Record extracts: Begin

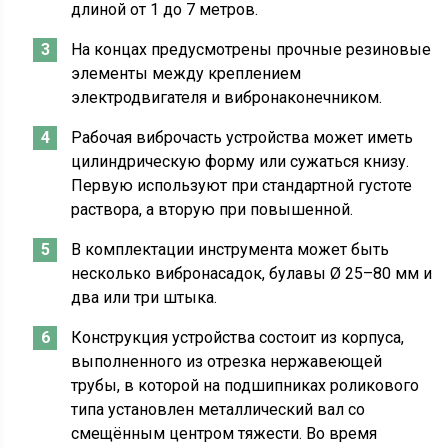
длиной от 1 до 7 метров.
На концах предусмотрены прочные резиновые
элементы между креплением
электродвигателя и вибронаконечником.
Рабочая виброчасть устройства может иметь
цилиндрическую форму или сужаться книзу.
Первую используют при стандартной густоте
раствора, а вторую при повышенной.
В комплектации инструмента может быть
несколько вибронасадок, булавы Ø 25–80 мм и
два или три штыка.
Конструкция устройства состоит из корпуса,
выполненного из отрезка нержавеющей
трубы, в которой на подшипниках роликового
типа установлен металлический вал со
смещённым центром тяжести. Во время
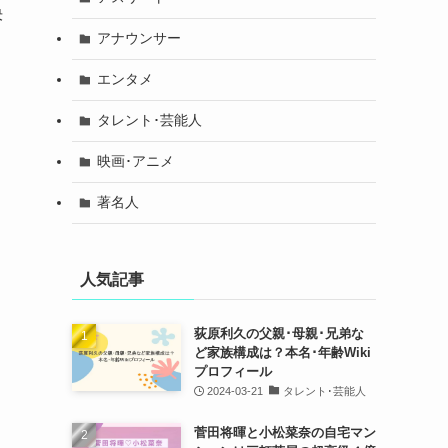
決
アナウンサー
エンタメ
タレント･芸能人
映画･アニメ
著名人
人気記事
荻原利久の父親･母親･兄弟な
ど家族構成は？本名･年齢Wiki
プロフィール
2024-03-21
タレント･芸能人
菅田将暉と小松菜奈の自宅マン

Record extracts: End
Record extracts: Begin

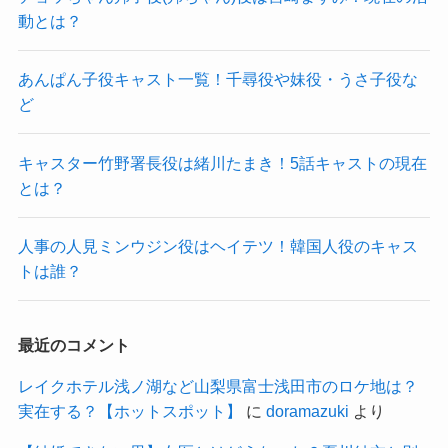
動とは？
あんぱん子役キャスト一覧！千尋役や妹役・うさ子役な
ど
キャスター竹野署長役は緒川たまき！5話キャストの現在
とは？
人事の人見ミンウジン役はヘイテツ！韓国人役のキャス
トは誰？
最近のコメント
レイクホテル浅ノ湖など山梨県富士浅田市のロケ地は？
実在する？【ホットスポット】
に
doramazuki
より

Record extracts: End
Record extracts: Begin

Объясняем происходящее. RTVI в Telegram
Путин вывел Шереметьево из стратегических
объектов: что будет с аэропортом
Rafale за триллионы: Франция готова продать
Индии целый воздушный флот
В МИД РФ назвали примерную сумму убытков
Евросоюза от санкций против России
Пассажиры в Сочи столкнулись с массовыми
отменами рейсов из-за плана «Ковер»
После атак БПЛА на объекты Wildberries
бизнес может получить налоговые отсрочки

Record extracts: End

◆ Task objective
Look above for the line with "типа установлен металлический вал со", then print it and each line after it down to and including the line with "菅田将暉と小松菜奈の自宅マン". Leave out the pictures and keep the wording exact.

◆ Written solution
типа установлен металлический вал со
смещённым центром тяжести. Во время
決
アナウンサー
エンタメ
タレント･芸能人
映画･アニメ
著名人
人気記事
荻原利久の父親･母親･兄弟な
ど家族構成は？本名･年齢Wiki
プロフィール
2024-03-21
タレント･芸能人
菅田将暉と小松菜奈の自宅マン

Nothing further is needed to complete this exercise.